Does Seagate Signal The End of Bifurcated Patent Trials, And Caution Against Procuring Opinions of Counsel?

     An IP360 email notice last week commented about a pending Central District of California case--Applied Medical Resources Corp. v. U.S. Surgical Corp., No. 03-cv-01267--in which the court (Judge Carney, in this case) reconsidered a defendant's summary judgment motion in view of In Re Seagate Technology, LLC, 83 USPQ2d 1 (Fed. Cir. 2007) (en banc) (Newman, J., Garjarsa, J., concurring). Upon reviewing the motion under the Seagate standard, Judge Carney again denied the defendant's motion, deciding to allow the issue of willful patent infringement to be heard by a jury despite the higher burden on the patentee to establish willfulness under Seagate.

     One of the interesting aspects of Judge Carney’s decision is that the jury will consider willfulness at the same time it considers evidence of infringement liability because “some of the same evidence that supports of finding of infringement supports of a finding of willfulness.” To illustrate, Judge Carney noted that a jury may use evidence regarding whether the structure of an accused product is equivalent to a claimed element in the patent-in-suit “not only to decide whether infringement occurred but whether the structures are so similar that there was an objectively high likelihood of infringement (the first prong of the willfulness analysis).”

     This is not the first case, of course, in which issues of liability and willfulness will not be bifurcated (a decision within the discretion of the court), but it suggests that other courts may also find it better to try the two issues together because the first prong of Seagate’s two-part willfulness analysis requires the patentee to establish by clear and convincing evidence that the infringer acted despite an objectively high likelihood that its actions constituted infringement of a valid patent, which is clearly related to the question of liability.

     One of the other interesting aspects of Judge Carney's decision relates to opinions of counsel.
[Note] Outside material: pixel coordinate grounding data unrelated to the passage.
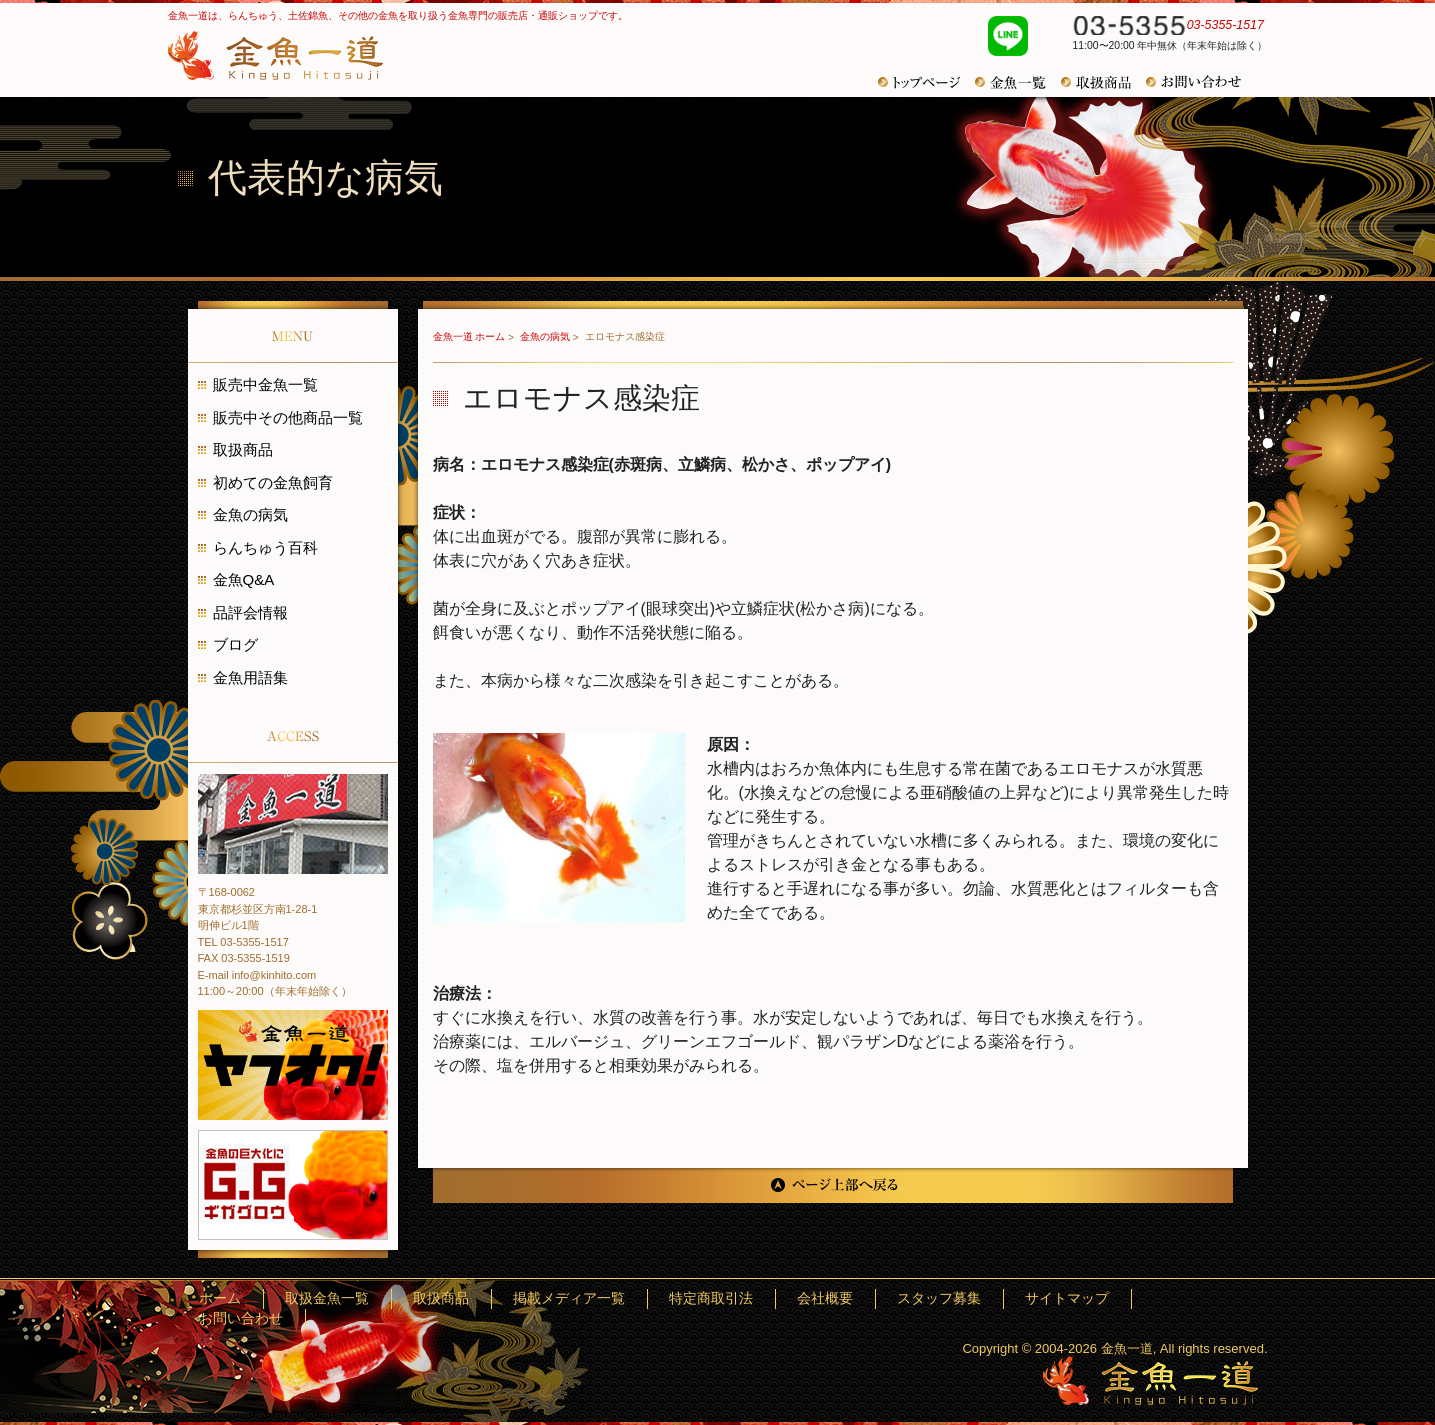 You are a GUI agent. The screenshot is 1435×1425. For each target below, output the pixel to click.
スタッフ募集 (1010, 1298)
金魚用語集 (250, 677)
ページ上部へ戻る (833, 1185)
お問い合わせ (1201, 82)
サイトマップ (1109, 1298)
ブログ (235, 644)
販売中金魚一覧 (265, 384)
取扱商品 (1103, 82)
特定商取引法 (838, 1298)
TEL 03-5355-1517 (243, 942)
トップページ (926, 82)
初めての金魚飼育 (273, 482)
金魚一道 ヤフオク (293, 1065)
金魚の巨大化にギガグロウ (293, 1185)
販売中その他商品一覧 (288, 417)
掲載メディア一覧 (726, 1298)
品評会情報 (250, 612)
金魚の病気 (546, 336)
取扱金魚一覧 (541, 1298)
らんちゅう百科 (265, 547)
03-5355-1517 (1160, 28)
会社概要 (924, 1298)
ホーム (461, 1298)
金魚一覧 (1018, 82)
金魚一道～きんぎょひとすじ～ (1150, 1380)
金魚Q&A (244, 579)
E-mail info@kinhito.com (257, 975)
If the first prong of Seagate is satisfied, the patentee must then demonstrate that the objectively-defined risk was either known or so obvious that it should have been known to the accused infringer (this also involves evidence related to liability, which some could argue further cuts against bifurcating issues of liability and willfulness). Judge Carney noted that, while Seagate rejected the view that alleged infringers have an affirmative obligation to obtain opinions of counsel, he did note that evidence of the defendant’s procurement of opinion letters from independent counsel, at least in the case at hand, “lends support to the argument that [defendant] was aware of the objectively high risk of infringement posed by the sale of the [accused product].” That seems to suggest that defendants would not wish to procure opinions of counsel if doing so helps the other side establish the state of mind of the defendant with regard to what was known about the likelihood of infringement.

            The case, again, is Applied Medical Resources Corp. v. U.S. Surgical Corp., No. 03-cv-01267 (C.D. Cal. Dec. 11, 2007). The Judge's comments are in a “minutes” entry in the record. If you have access through PACER, the minutes entry is Docket No. 344.